Deep End Ireland Recommendations for Improving Drug Services in Ireland

  1. Expand dual diagnosis services to provide integrated mental health and addiction support, particularly in deprived areas. Dual diagnosis services need to also expand their remit to include all substances and alcohol. 

  2. Increase the availability of residential detox and stabilisation beds to ensure those struggling with complex addictions have a pathway to recovery. 

  3. Invest in trauma-informed care within primary care settings, including enhanced funding for services such as the National Counselling Service. These services must be equipped to manage complex dual diagnosis cases and be easily accessible within the most deprived communities.
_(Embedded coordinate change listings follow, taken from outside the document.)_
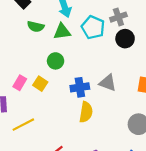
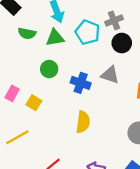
gray triangle: (108, 83) -> (110, 75), moved
yellow square: (40, 84) -> (34, 103), moved
blue cross: (80, 87) -> (81, 83), moved, turned 30

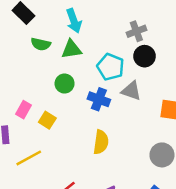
cyan pentagon: (88, 32) -> (111, 67), moved

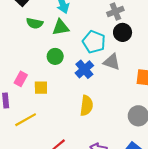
blue cross: (99, 99) -> (84, 69), turned 30
yellow square: (47, 120) -> (41, 88), turned -32

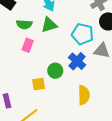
green circle: (55, 56) -> (55, 71), moved
pink rectangle: (21, 79) -> (28, 45), moved

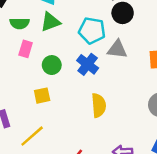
green circle: (55, 71) -> (52, 65), moved

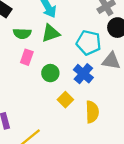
yellow square: (42, 96) -> (65, 100), moved, turned -35

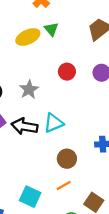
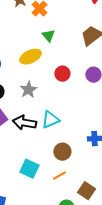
yellow ellipse: (28, 37) -> (30, 57), moved
cyan square: (30, 197) -> (29, 169), moved

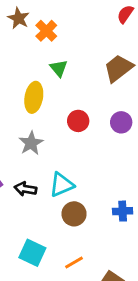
yellow ellipse: (30, 57) -> (34, 97), turned -55
black arrow: (24, 123) -> (25, 189), size x0.7
brown circle: (62, 152) -> (74, 214), moved

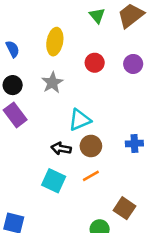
green triangle: (59, 68) -> (97, 15), moved
black arrow: (25, 189) -> (61, 148), moved
orange line: (74, 262) -> (91, 176), moved

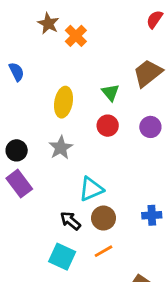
green triangle: (97, 15) -> (110, 92), moved
blue semicircle: (13, 49) -> (17, 72), moved
black arrow: (61, 148) -> (70, 221), turned 30

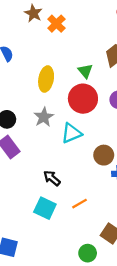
red circle: (108, 126) -> (83, 99), size x1.6
cyan triangle: (91, 189) -> (71, 133), moved
brown circle: (103, 218) -> (104, 155), moved

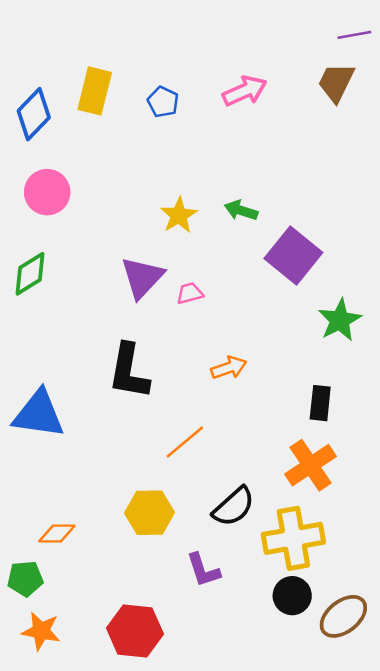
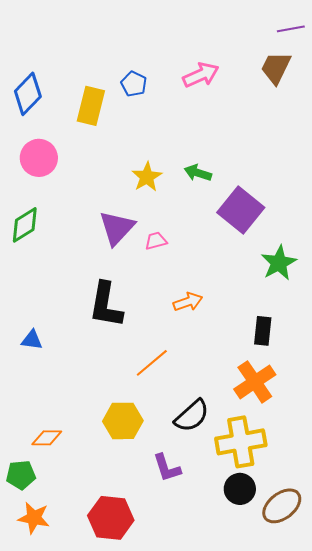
yellow rectangle: (95, 91) -> (91, 106), moved
blue triangle: (39, 414) -> (32, 340), size x0.5

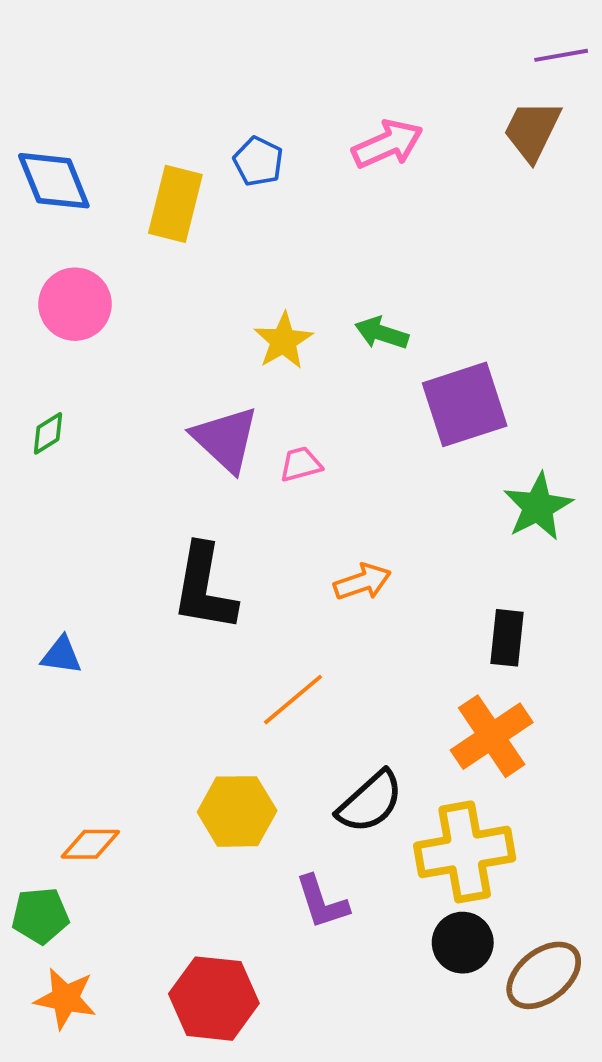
blue diamond: (28, 94) -> (54, 181), turned -66
purple square: (241, 210) -> (465, 404), turned 33
green diamond: (25, 225) -> (48, 433), size x0.6
purple triangle: (117, 228) -> (225, 439), turned -30

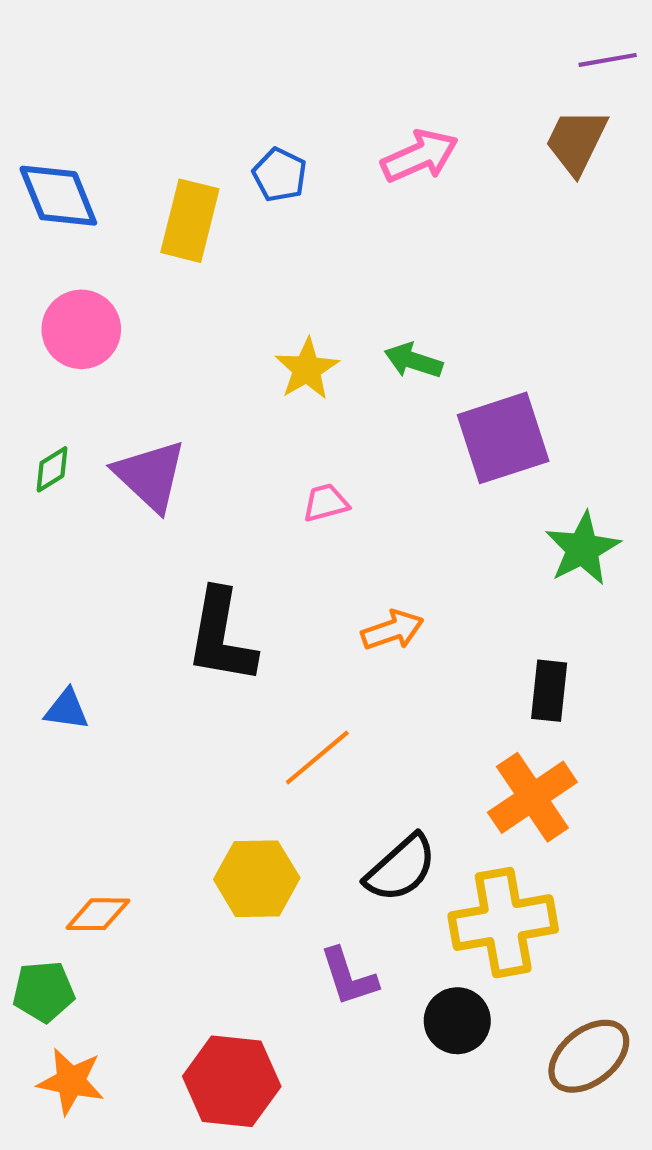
purple triangle: (225, 439) -> (150, 476), moved
black circle: (463, 943) -> (457, 1021), moved

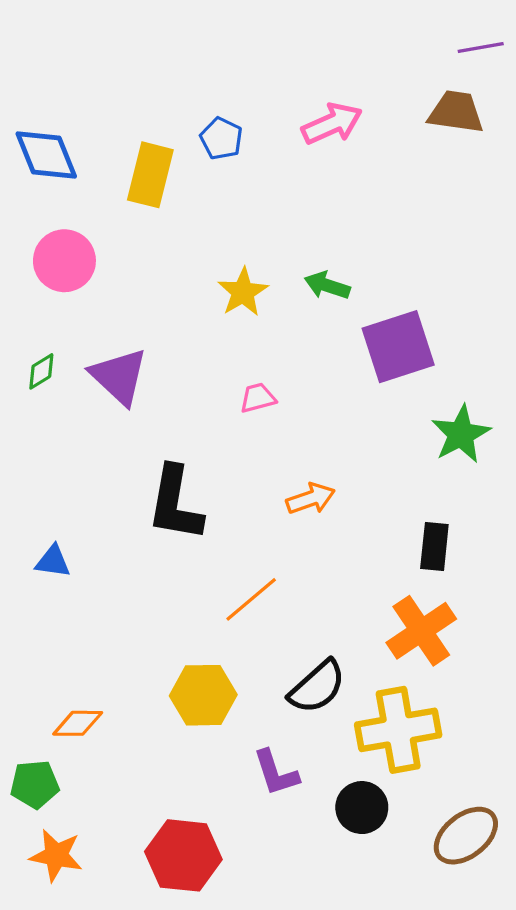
brown trapezoid: (576, 141) -> (456, 112), turned 72

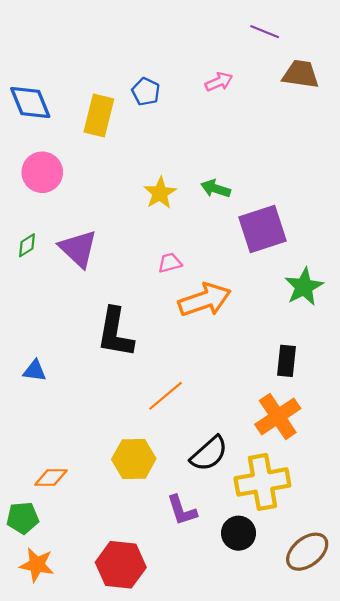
purple line: (481, 48) -> (265, 32), moved, turned 32
pink arrow: (332, 124) -> (219, 82), size x0.7
orange arrow: (311, 499) -> (205, 300), moved, size x1.6

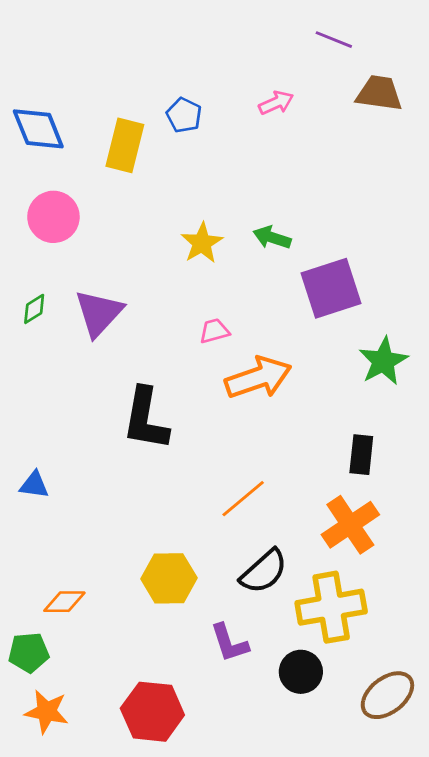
purple triangle: (78, 249) -> (99, 313), turned 30
blue triangle: (35, 371) -> (34, 485), moved
orange line: (165, 396) -> (243, 499), moved

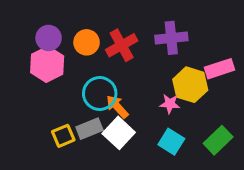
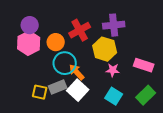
orange circle: (87, 42) -> (56, 42), moved
pink rectangle: (219, 69) -> (144, 65), moved, turned 36
yellow hexagon: (190, 85) -> (105, 49), moved
yellow square: (63, 136) -> (40, 92), turned 35

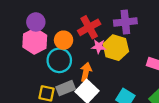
cyan circle: (65, 63) -> (59, 60), moved
pink star: (113, 70) -> (99, 46), moved
orange arrow: (77, 72) -> (86, 72), turned 54

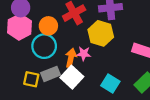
pink star: (99, 46) -> (84, 54), moved

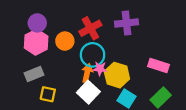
yellow hexagon: (101, 33) -> (117, 75), moved
cyan circle: (44, 46) -> (93, 55), moved
gray rectangle: (51, 74) -> (34, 74), moved

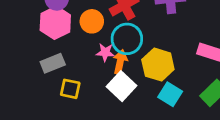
pink star: (100, 69) -> (105, 52), moved

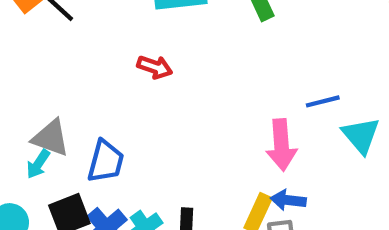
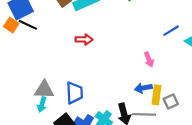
pink arrow: (281, 145) -> (149, 59), moved, size x0.6
blue arrow: (288, 200) -> (143, 88), moved

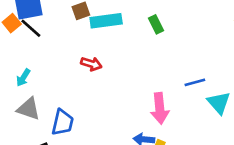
pink arrow: (149, 59) -> (160, 108), size x1.6
cyan arrow: (42, 104) -> (23, 78), moved

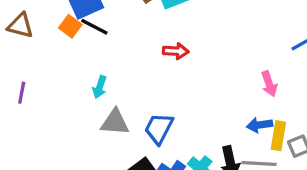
pink arrow: (160, 108) -> (269, 84), size x0.7
blue trapezoid: (63, 122) -> (159, 128), turned -152

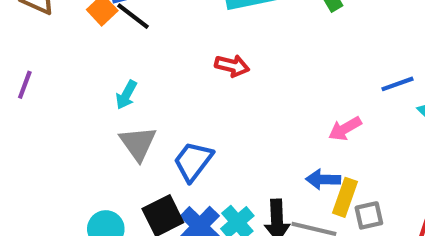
pink arrow: (269, 84) -> (345, 129), turned 70
gray triangle: (115, 122) -> (138, 143), turned 40

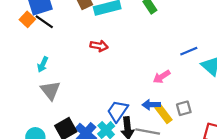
blue trapezoid: (193, 161) -> (118, 111), moved
yellow rectangle: (345, 197) -> (164, 114), turned -54
gray square: (369, 215) -> (184, 108), moved

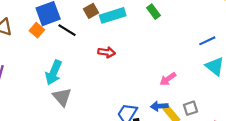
black line: (44, 22) -> (67, 30), moved
blue line: (189, 51) -> (207, 41), moved
cyan arrow: (43, 64) -> (54, 73), size x1.6

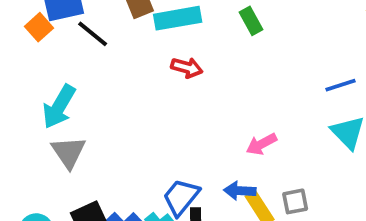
red arrow: (107, 52) -> (187, 68), moved

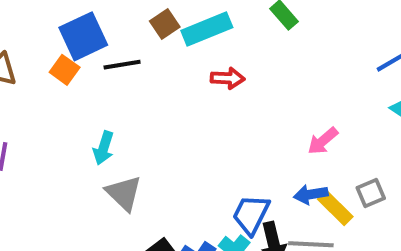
black line: (93, 34) -> (122, 65), turned -36
cyan arrow: (59, 107) -> (104, 148), size x0.7

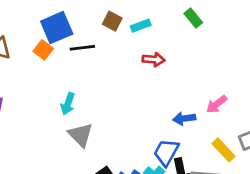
brown square: (165, 24) -> (112, 21), turned -30
cyan rectangle: (207, 29) -> (141, 26), size x0.6
blue arrow: (311, 194) -> (184, 118), moved

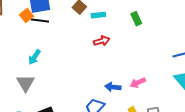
black line: (82, 48) -> (40, 20), moved
red arrow: (154, 59) -> (102, 41), turned -35
gray triangle: (80, 135) -> (26, 83), moved

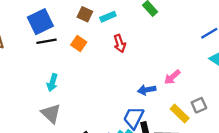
orange square: (27, 15) -> (79, 44), moved
red arrow: (102, 41) -> (120, 43), turned 105

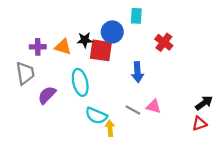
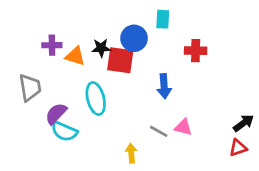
red cross: (164, 42) -> (196, 51), turned -36
purple cross: (38, 47) -> (52, 45), moved
cyan semicircle: (96, 116) -> (64, 131), moved

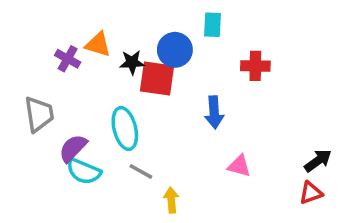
purple cross: (52, 45) -> (68, 59), turned 30
orange triangle: (75, 56) -> (98, 44), moved
gray line: (159, 131) -> (141, 171), moved

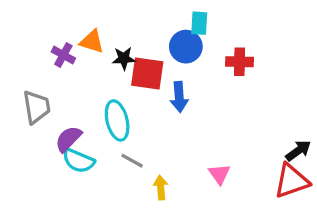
blue circle: (175, 50) -> (186, 47), moved
blue arrow: (214, 112) -> (179, 97), moved
pink triangle: (239, 166) -> (219, 174), moved, turned 40
red triangle: (311, 193) -> (292, 181), size x1.6

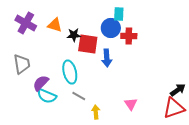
purple cross: (63, 55) -> (26, 23), moved, size x1.5
red cross: (240, 62) -> (129, 36), moved

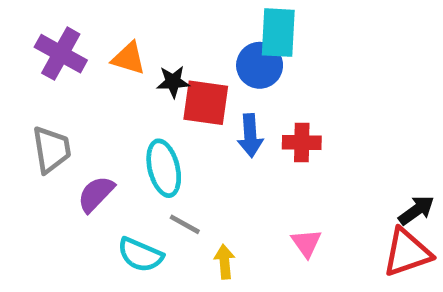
cyan rectangle: (119, 14) -> (278, 33), size x1.5
red cross: (129, 36) -> (302, 142), moved
cyan semicircle: (47, 96) -> (140, 255), moved

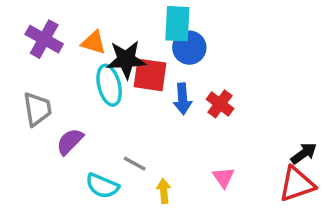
cyan rectangle: (278, 33) -> (177, 24), moved
black star: (173, 82) -> (126, 60), size x1.6
red cross: (302, 142) -> (220, 104), turned 36
cyan ellipse: (164, 168) -> (109, 85), moved

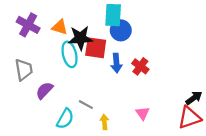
cyan semicircle: (102, 186) -> (65, 119), turned -84

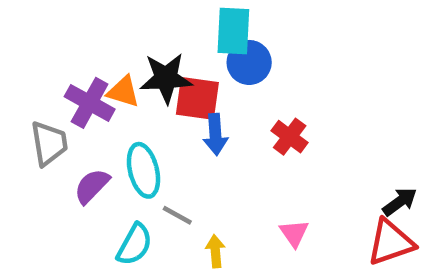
purple cross: (28, 25) -> (90, 103), moved
orange triangle: (60, 27) -> (123, 92), moved
cyan ellipse: (70, 54) -> (143, 170), moved
blue arrow: (116, 63) -> (215, 134), moved

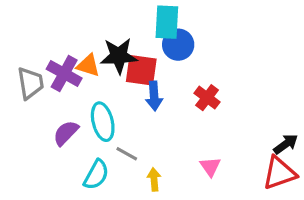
gray trapezoid: (49, 143) -> (30, 83), moved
Additionally, trauma-informed care training must be provided for GP teams to ensure they are adequately prepared to support individuals with a history of trauma. 

  4. Improve access to a range of psychological therapies within areas of deprivation, including addiction counselling, pain management programs, and a variety of psychological therapies suited to different needs. Given the transgenerational nature of addiction, expanding access to family therapy should also be a priority 

  5. Formal recognition and appropriate resourcing for the critical role that GPs play in providing frontline mental health and addiction care. 

Addressing drug addiction requires a compassionate, evidence-based approach that acknowledges the intersection of trauma, mental health, and substance use. Without significant investment in appropriate services, the most disadvantaged individuals in our society will continue to be left behind.